Extracted data entries
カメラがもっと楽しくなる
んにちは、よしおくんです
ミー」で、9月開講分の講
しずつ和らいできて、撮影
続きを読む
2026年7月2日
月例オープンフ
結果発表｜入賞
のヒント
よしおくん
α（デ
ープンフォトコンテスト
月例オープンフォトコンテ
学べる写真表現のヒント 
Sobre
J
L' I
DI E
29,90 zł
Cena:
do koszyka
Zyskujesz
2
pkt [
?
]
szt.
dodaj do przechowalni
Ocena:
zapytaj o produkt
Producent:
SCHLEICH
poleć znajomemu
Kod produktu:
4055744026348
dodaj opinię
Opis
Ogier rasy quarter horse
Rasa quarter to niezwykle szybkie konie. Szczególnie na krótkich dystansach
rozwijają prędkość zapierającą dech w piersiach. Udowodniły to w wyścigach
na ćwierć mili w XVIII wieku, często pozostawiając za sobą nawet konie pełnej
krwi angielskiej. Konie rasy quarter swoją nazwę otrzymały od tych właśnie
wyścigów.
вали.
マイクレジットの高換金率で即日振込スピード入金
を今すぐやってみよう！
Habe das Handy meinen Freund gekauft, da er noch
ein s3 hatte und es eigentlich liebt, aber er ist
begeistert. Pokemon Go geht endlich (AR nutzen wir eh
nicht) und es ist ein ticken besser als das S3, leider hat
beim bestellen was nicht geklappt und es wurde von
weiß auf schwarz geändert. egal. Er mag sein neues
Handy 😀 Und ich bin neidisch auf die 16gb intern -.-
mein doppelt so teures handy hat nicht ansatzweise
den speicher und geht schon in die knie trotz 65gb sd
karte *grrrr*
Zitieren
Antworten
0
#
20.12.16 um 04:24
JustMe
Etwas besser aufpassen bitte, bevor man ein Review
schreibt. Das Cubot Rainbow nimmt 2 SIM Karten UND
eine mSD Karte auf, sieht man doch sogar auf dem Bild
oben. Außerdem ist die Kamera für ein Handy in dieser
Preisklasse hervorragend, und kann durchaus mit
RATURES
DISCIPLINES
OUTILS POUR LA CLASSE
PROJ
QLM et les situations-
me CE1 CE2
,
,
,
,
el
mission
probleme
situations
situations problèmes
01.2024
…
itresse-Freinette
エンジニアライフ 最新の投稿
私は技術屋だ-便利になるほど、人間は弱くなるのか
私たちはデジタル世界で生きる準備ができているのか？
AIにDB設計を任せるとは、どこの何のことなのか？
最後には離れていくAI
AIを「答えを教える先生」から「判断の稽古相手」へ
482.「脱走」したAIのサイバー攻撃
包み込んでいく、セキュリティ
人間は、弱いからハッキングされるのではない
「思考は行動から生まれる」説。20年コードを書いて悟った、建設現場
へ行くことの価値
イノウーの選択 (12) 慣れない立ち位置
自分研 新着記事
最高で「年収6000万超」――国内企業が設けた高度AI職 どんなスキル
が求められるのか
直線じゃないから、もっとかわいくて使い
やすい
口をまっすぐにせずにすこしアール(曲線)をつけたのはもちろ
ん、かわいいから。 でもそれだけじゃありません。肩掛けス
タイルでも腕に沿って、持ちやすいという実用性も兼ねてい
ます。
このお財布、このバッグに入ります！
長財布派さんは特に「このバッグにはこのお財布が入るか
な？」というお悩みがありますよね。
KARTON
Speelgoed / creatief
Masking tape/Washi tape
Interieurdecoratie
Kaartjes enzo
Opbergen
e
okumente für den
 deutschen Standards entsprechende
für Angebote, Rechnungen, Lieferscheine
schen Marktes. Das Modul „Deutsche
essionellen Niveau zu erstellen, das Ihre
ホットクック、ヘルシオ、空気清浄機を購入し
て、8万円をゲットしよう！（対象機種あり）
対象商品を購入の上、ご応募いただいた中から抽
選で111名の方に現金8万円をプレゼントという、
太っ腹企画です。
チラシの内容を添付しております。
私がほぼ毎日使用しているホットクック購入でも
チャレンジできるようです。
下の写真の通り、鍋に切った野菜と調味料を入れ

__To do__.
Copy each of the records above so that nothing differs from the original.

__Written response__.
カメラがもっと楽しくなる
んにちは、よしおくんです
ミー」で、9月開講分の講
しずつ和らいできて、撮影
続きを読む
2026年7月2日
月例オープンフ
結果発表｜入賞
のヒント
よしおくん
α（デ
ープンフォトコンテスト
月例オープンフォトコンテ
学べる写真表現のヒント 
Sobre
J
L' I
DI E
29,90 zł
Cena:
do koszyka
Zyskujesz
2
pkt [
?
]
szt.
dodaj do przechowalni
Ocena:
zapytaj o produkt
Producent:
SCHLEICH
poleć znajomemu
Kod produktu:
4055744026348
dodaj opinię
Opis
Ogier rasy quarter horse
Rasa quarter to niezwykle szybkie konie. Szczególnie na krótkich dystansach
rozwijają prędkość zapierającą dech w piersiach. Udowodniły to w wyścigach
na ćwierć mili w XVIII wieku, często pozostawiając za sobą nawet konie pełnej
krwi angielskiej. Konie rasy quarter swoją nazwę otrzymały od tych właśnie
wyścigów.
вали.
マイクレジットの高換金率で即日振込スピード入金
を今すぐやってみよう！
Habe das Handy meinen Freund gekauft, da er noch
ein s3 hatte und es eigentlich liebt, aber er ist
begeistert. Pokemon Go geht endlich (AR nutzen wir eh
nicht) und es ist ein ticken besser als das S3, leider hat
beim bestellen was nicht geklappt und es wurde von
weiß auf schwarz geändert. egal. Er mag sein neues
Handy 😀 Und ich bin neidisch auf die 16gb intern -.-
mein doppelt so teures handy hat nicht ansatzweise
den speicher und geht schon in die knie trotz 65gb sd
karte *grrrr*
Zitieren
Antworten
0
#
20.12.16 um 04:24
JustMe
Etwas besser aufpassen bitte, bevor man ein Review
schreibt. Das Cubot Rainbow nimmt 2 SIM Karten UND
eine mSD Karte auf, sieht man doch sogar auf dem Bild
oben. Außerdem ist die Kamera für ein Handy in dieser
Preisklasse hervorragend, und kann durchaus mit
RATURES
DISCIPLINES
OUTILS POUR LA CLASSE
PROJ
QLM et les situations-
me CE1 CE2
,
,
,
,
el
mission
probleme
situations
situations problèmes
01.2024
…
itresse-Freinette
エンジニアライフ 最新の投稿
私は技術屋だ-便利になるほど、人間は弱くなるのか
私たちはデジタル世界で生きる準備ができているのか？
AIにDB設計を任せるとは、どこの何のことなのか？
最後には離れていくAI
AIを「答えを教える先生」から「判断の稽古相手」へ
482.「脱走」したAIのサイバー攻撃
包み込んでいく、セキュリティ
人間は、弱いからハッキングされるのではない
「思考は行動から生まれる」説。20年コードを書いて悟った、建設現場
へ行くことの価値
イノウーの選択 (12) 慣れない立ち位置
自分研 新着記事
最高で「年収6000万超」――国内企業が設けた高度AI職 どんなスキル
が求められるのか
直線じゃないから、もっとかわいくて使い
やすい
口をまっすぐにせずにすこしアール(曲線)をつけたのはもちろ
ん、かわいいから。 でもそれだけじゃありません。肩掛けス
タイルでも腕に沿って、持ちやすいという実用性も兼ねてい
ます。
このお財布、このバッグに入ります！
長財布派さんは特に「このバッグにはこのお財布が入るか
な？」というお悩みがありますよね。
KARTON
Speelgoed / creatief
Masking tape/Washi tape
Interieurdecoratie
Kaartjes enzo
Opbergen
e
okumente für den
 deutschen Standards entsprechende
für Angebote, Rechnungen, Lieferscheine
schen Marktes. Das Modul „Deutsche
essionellen Niveau zu erstellen, das Ihre
ホットクック、ヘルシオ、空気清浄機を購入し
て、8万円をゲットしよう！（対象機種あり）
対象商品を購入の上、ご応募いただいた中から抽
選で111名の方に現金8万円をプレゼントという、
太っ腹企画です。
チラシの内容を添付しております。
私がほぼ毎日使用しているホットクック購入でも
チャレンジできるようです。
下の写真の通り、鍋に切った野菜と調味料を入れ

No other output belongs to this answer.